■ **WORK ITEM**: For each line below that contains the word "controls", make a copy.

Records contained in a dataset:
╔══
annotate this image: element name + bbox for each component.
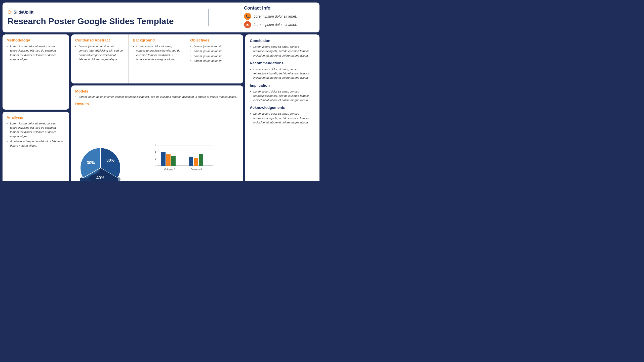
objectives-item-1: Lorem ipsum dolor sit.: [190, 44, 239, 49]
svg-rect-14: [166, 154, 171, 166]
objectives-list: Lorem ipsum dolor sit. Lorem ipsum dolor…: [190, 44, 239, 63]
objectives-item-2: Lorem ipsum dolor sit: [190, 49, 239, 53]
phone-icon: 📞: [244, 13, 251, 20]
svg-text:30%: 30%: [87, 161, 95, 165]
condensed-abstract-list: Lorem ipsum dolor sit amet, consec tetur…: [75, 44, 124, 62]
svg-rect-16: [189, 157, 193, 166]
contact-info: Contact Info 📞 Lorem ipsum dolor sit ame…: [244, 6, 314, 29]
header: ⟳ SlideUplift Research Poster Google Sli…: [3, 3, 319, 32]
svg-text:30%: 30%: [106, 158, 114, 162]
analysis-title: Anallysis: [7, 115, 65, 119]
conclusion-item: Lorem ipsum dolor sit amet, consec tetur…: [250, 45, 315, 58]
main-content: Methodology Lorem ipsum dolor sit amet, …: [3, 34, 319, 181]
mail-icon: ✉: [244, 21, 251, 28]
contact-phone-row: 📞 Lorem ipsum dolor sit amet.: [244, 13, 314, 20]
implication-list: Lorem ipsum dolor sit amet, consec tetur…: [250, 89, 315, 103]
svg-rect-17: [194, 158, 198, 166]
implication-item: Lorem ipsum dolor sit amet, consec tetur…: [250, 89, 315, 103]
acknowledgements-item: Lorem ipsum dolor sit amet, consec tetur…: [250, 112, 315, 125]
top-center-panel: Condensd Abstract Lorem ipsum dolor sit …: [71, 34, 243, 83]
condensed-abstract-title: Condensd Abstract: [75, 38, 124, 42]
objectives-item-4: Lorem ipsum dolor sit: [190, 59, 239, 63]
background-title: Background: [133, 38, 182, 42]
pie-chart: 30% 30% 40%: [75, 143, 120, 181]
conclusion-section: Conclusion Lorem ipsum dolor sit amet, c…: [250, 38, 315, 58]
recommendations-list: Lorem ipsum dolor sit amet, consec tetur…: [250, 67, 315, 80]
methodology-card: Methodology Lorem ipsum dolor sit amet, …: [3, 34, 69, 110]
svg-text:Category 3: Category 3: [191, 168, 202, 170]
implication-section: Implication Lorem ipsum dolor sit amet, …: [250, 83, 315, 103]
models-title: Models: [75, 89, 239, 93]
svg-text:6: 6: [155, 144, 156, 147]
methodology-title: Methodology: [7, 38, 65, 42]
methodology-item: Lorem ipsum dolor sit amet, consec tetur…: [7, 44, 65, 62]
analysis-list: Lorem ipsum dolor sit amet, consec tetur…: [7, 121, 65, 148]
center-column: Condensd Abstract Lorem ipsum dolor sit …: [71, 34, 243, 181]
recommendations-title: Recommendations: [250, 61, 315, 65]
objectives-title: Objectives: [190, 38, 239, 42]
results-title: Results: [75, 102, 239, 106]
acknowledgements-section: Acknowledgements Lorem ipsum dolor sit a…: [250, 105, 315, 125]
analysis-item-2: do eiusmod tempor incididunt ut labore e…: [7, 139, 65, 148]
charts-row: 30% 30% 40% 6 4: [75, 107, 239, 181]
svg-rect-18: [199, 154, 203, 166]
pie-chart-svg: 30% 30% 40%: [75, 143, 126, 181]
implication-title: Implication: [250, 83, 315, 87]
objectives-item-3: Lorem ipsum dolor sit: [190, 54, 239, 58]
contact-email-text: Lorem ipsum dolor sit amet.: [254, 23, 297, 27]
conclusion-title: Conclusion: [250, 38, 315, 43]
svg-rect-15: [171, 156, 176, 166]
main-title: Research Poster Google Slides Template: [8, 17, 174, 26]
logo-area: ⟳ SlideUplift: [8, 9, 174, 16]
bar-chart-svg: 6 4 2 0 C: [126, 143, 239, 181]
logo-icon: ⟳: [8, 9, 12, 16]
svg-text:4: 4: [155, 151, 156, 153]
models-list: Lorem ipsum dolor sit amet, consec tetur…: [75, 95, 239, 100]
methodology-list: Lorem ipsum dolor sit amet, consec tetur…: [7, 44, 65, 62]
header-left: ⟳ SlideUplift Research Poster Google Sli…: [8, 9, 174, 26]
contact-title: Contact Info: [244, 6, 314, 11]
background-section: Background Lorem ipsum dolor sit amet, c…: [129, 34, 186, 83]
acknowledgements-title: Acknowledgements: [250, 105, 315, 110]
recommendations-item: Lorem ipsum dolor sit amet, consec tetur…: [250, 67, 315, 80]
contact-email-row: ✉ Lorem ipsum dolor sit amet.: [244, 21, 314, 28]
svg-rect-13: [161, 152, 166, 166]
analysis-item-1: Lorem ipsum dolor sit amet, consec tetur…: [7, 121, 65, 139]
right-column: Conclusion Lorem ipsum dolor sit amet, c…: [245, 34, 319, 181]
recommendations-section: Recommendations Lorem ipsum dolor sit am…: [250, 61, 315, 80]
analysis-card: Anallysis Lorem ipsum dolor sit amet, co…: [3, 112, 69, 181]
models-item: Lorem ipsum dolor sit amet, consec tetur…: [75, 95, 239, 99]
svg-text:40%: 40%: [96, 176, 104, 180]
models-results-panel: Models Lorem ipsum dolor sit amet, conse…: [71, 85, 243, 181]
background-item: Lorem ipsum dolor sit amet, consec tetur…: [133, 44, 182, 62]
conclusion-list: Lorem ipsum dolor sit amet, consec tetur…: [250, 45, 315, 58]
svg-text:Category 1: Category 1: [164, 168, 175, 170]
contact-phone-text: Lorem ipsum dolor sit amet.: [254, 14, 297, 18]
objectives-section: Objectives Lorem ipsum dolor sit. Lorem …: [186, 34, 243, 83]
bar-chart: 6 4 2 0 C: [126, 143, 239, 181]
background-list: Lorem ipsum dolor sit amet, consec tetur…: [133, 44, 182, 62]
header-divider: [209, 9, 209, 26]
svg-text:0: 0: [155, 164, 156, 167]
condensed-abstract-section: Condensd Abstract Lorem ipsum dolor sit …: [71, 34, 129, 83]
logo-text: SlideUplift: [14, 10, 33, 15]
acknowledgements-list: Lorem ipsum dolor sit amet, consec tetur…: [250, 112, 315, 125]
left-column: Methodology Lorem ipsum dolor sit amet, …: [3, 34, 69, 181]
condensed-abstract-item: Lorem ipsum dolor sit amet, consec tetur…: [75, 44, 124, 62]
svg-text:2: 2: [155, 158, 156, 160]
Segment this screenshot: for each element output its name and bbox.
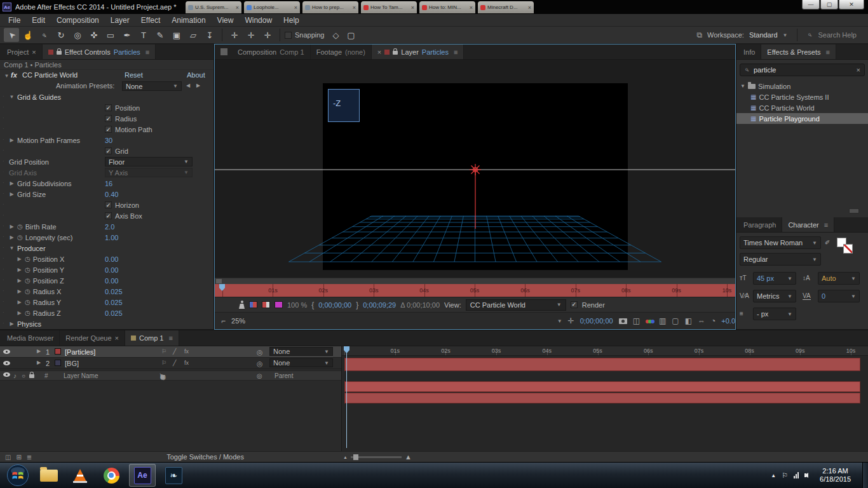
zoom-out-icon[interactable]: ▲ (343, 455, 348, 459)
workspace-dropdown[interactable]: Standard (749, 31, 778, 39)
reset-link[interactable]: Reset (125, 71, 143, 79)
pixel-aspect-icon[interactable]: ⇔ (698, 316, 705, 325)
preview-time[interactable]: 0;00;00;00 (580, 317, 613, 325)
expand-transfer-controls-icon[interactable]: ⊞ (16, 454, 21, 461)
resolution-icon[interactable]: ▥ (659, 316, 666, 325)
tab-comp-1[interactable]: Comp 1 ≡ (125, 330, 179, 346)
region-corner-icon[interactable]: ⌐ (221, 316, 226, 325)
snap-to-feature-icon[interactable]: ◇ (329, 28, 344, 42)
disclosure-arrow-icon[interactable]: ▼ (740, 83, 745, 89)
selection-tool[interactable]: ➤ (4, 28, 19, 42)
stroke-color-swatch[interactable] (843, 244, 853, 254)
tree-effect-item[interactable]: ▦Particle Playground (736, 113, 868, 124)
set-out-point-icon[interactable]: } (356, 301, 358, 309)
tab-character[interactable]: Character ≡ (782, 217, 834, 232)
show-snapshot-icon[interactable]: ◫ (633, 316, 640, 325)
clear-search-icon[interactable]: × (857, 66, 860, 74)
disclosure-arrow-icon[interactable]: ▶ (17, 310, 22, 316)
disclosure-arrow-icon[interactable]: ▶ (9, 180, 15, 186)
tab-layer[interactable]: × Layer Particles ≡ (372, 44, 465, 59)
tab-project[interactable]: Project × (1, 44, 43, 59)
eraser-tool[interactable]: ▱ (186, 28, 201, 42)
disclosure-arrow-icon[interactable]: ▶ (17, 278, 22, 283)
about-link[interactable]: About (187, 71, 205, 79)
show-channel-icon[interactable] (646, 317, 653, 325)
toggle-switches-modes-button[interactable]: Toggle Switches / Modes (166, 453, 244, 461)
font-size-dropdown[interactable]: 45 px ▼ (753, 272, 796, 285)
expand-in-out-icon[interactable]: ≣ (27, 454, 32, 461)
rotation-tool[interactable]: ↻ (53, 28, 69, 42)
param-checkbox[interactable]: ✓ (105, 147, 112, 154)
tree-effect-item[interactable]: ▦CC Particle World (736, 102, 868, 113)
view-channel-icon[interactable] (249, 301, 257, 308)
panel-menu-icon[interactable]: ≡ (146, 48, 149, 56)
tab-paragraph[interactable]: Paragraph (738, 217, 782, 232)
taskbar-clock[interactable]: 2:16 AM 6/18/2015 (820, 467, 851, 484)
puppet-pin-tool[interactable]: ↧ (202, 28, 217, 42)
viewport-scrollbar[interactable] (215, 278, 735, 284)
show-hidden-icons-button[interactable]: ▲ (771, 473, 776, 478)
quality-icon[interactable]: ╱ (173, 360, 176, 366)
timeline-ruler[interactable]: 01s02s03s04s05s06s07s08s09s10s (342, 346, 868, 356)
tab-composition[interactable]: Composition Comp 1 (232, 44, 311, 59)
brush-tool[interactable]: ✎ (153, 28, 168, 42)
previous-preset-icon[interactable]: ◀ (186, 83, 190, 88)
close-icon[interactable]: × (115, 334, 119, 342)
show-desktop-button[interactable] (862, 463, 868, 488)
unified-camera-tool[interactable]: ◎ (70, 28, 85, 42)
fx-icon[interactable]: fx (184, 360, 189, 366)
explorer-app-button[interactable] (36, 464, 62, 487)
fx-icon[interactable]: fx (184, 348, 189, 355)
maximize-button[interactable]: ▢ (820, 0, 838, 10)
transparency-grid-icon[interactable]: ◧ (685, 316, 692, 325)
parent-pickwhip-icon[interactable]: ◎ (257, 348, 263, 356)
panel-menu-icon[interactable]: ≡ (454, 48, 458, 56)
visibility-eye-icon[interactable] (3, 349, 10, 354)
mask-shape-tool[interactable]: ▭ (103, 28, 118, 42)
menu-animation[interactable]: Animation (166, 16, 211, 25)
disclosure-arrow-icon[interactable]: ▶ (9, 224, 15, 229)
hand-tool[interactable]: ☝ (20, 28, 36, 42)
stopwatch-icon[interactable]: ◷ (25, 255, 31, 262)
disclosure-arrow-icon[interactable]: ▼ (9, 94, 15, 100)
search-help-input[interactable]: Search Help (818, 31, 857, 39)
menu-composition[interactable]: Composition (51, 16, 105, 25)
in-point-time[interactable]: 0;00;00;00 (318, 301, 351, 309)
lock-icon[interactable] (393, 51, 398, 55)
param-value[interactable]: 0.025 (105, 309, 123, 317)
magnification-dropdown[interactable]: 25% (231, 317, 245, 325)
clone-stamp-tool[interactable]: ▣ (169, 28, 184, 42)
minimize-button[interactable]: — (802, 0, 820, 10)
lock-icon[interactable] (57, 51, 62, 55)
layer-duration-bar[interactable] (344, 381, 860, 392)
after-effects-app-button[interactable]: Ae (129, 464, 156, 487)
parent-dropdown[interactable]: None▼ (269, 347, 333, 356)
view-channel-icon[interactable] (262, 301, 270, 308)
zoom-slider-thumb[interactable] (353, 454, 358, 460)
magenta-swatch-icon[interactable] (275, 301, 283, 308)
menu-layer[interactable]: Layer (105, 16, 135, 25)
menu-file[interactable]: File (3, 16, 26, 25)
browser-tab-close-icon[interactable]: × (528, 4, 531, 11)
work-area-bar[interactable] (344, 358, 860, 371)
stopwatch-icon[interactable]: ◷ (17, 223, 23, 230)
close-button[interactable]: ✕ (839, 0, 864, 10)
local-axis-mode[interactable]: ✛ (227, 28, 242, 42)
menu-window[interactable]: Window (239, 16, 278, 25)
timeline-zoom-slider[interactable]: ▲ ▲ (343, 453, 412, 461)
menu-edit[interactable]: Edit (26, 16, 51, 25)
chrome-app-button[interactable] (98, 464, 125, 487)
disclosure-arrow-icon[interactable]: ▶ (17, 256, 22, 262)
snapshot-camera-icon[interactable] (619, 318, 627, 324)
tab-effect-controls[interactable]: Effect Controls Particles ≡ (43, 44, 156, 59)
disclosure-arrow-icon[interactable]: ▶ (9, 191, 15, 197)
param-value[interactable]: 0.025 (105, 288, 123, 295)
browser-tab-close-icon[interactable]: × (411, 4, 414, 11)
layer-name-column-header[interactable]: Layer Name (64, 372, 98, 379)
close-icon[interactable]: × (32, 48, 36, 56)
param-checkbox[interactable]: ✓ (105, 212, 112, 219)
pan-behind-tool[interactable]: ✜ (86, 28, 102, 42)
tab-footage[interactable]: Footage (none) (311, 44, 372, 59)
sync-settings-icon[interactable]: ⧉ (696, 30, 702, 39)
param-value[interactable]: 0.00 (105, 255, 118, 263)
╚══
■ **TASK RESULT**:
expand-transfer-controls-icon[interactable]: ⊞ (16, 454, 21, 461)
tab-effect-controls[interactable]: Effect Controls Particles ≡ (43, 44, 156, 59)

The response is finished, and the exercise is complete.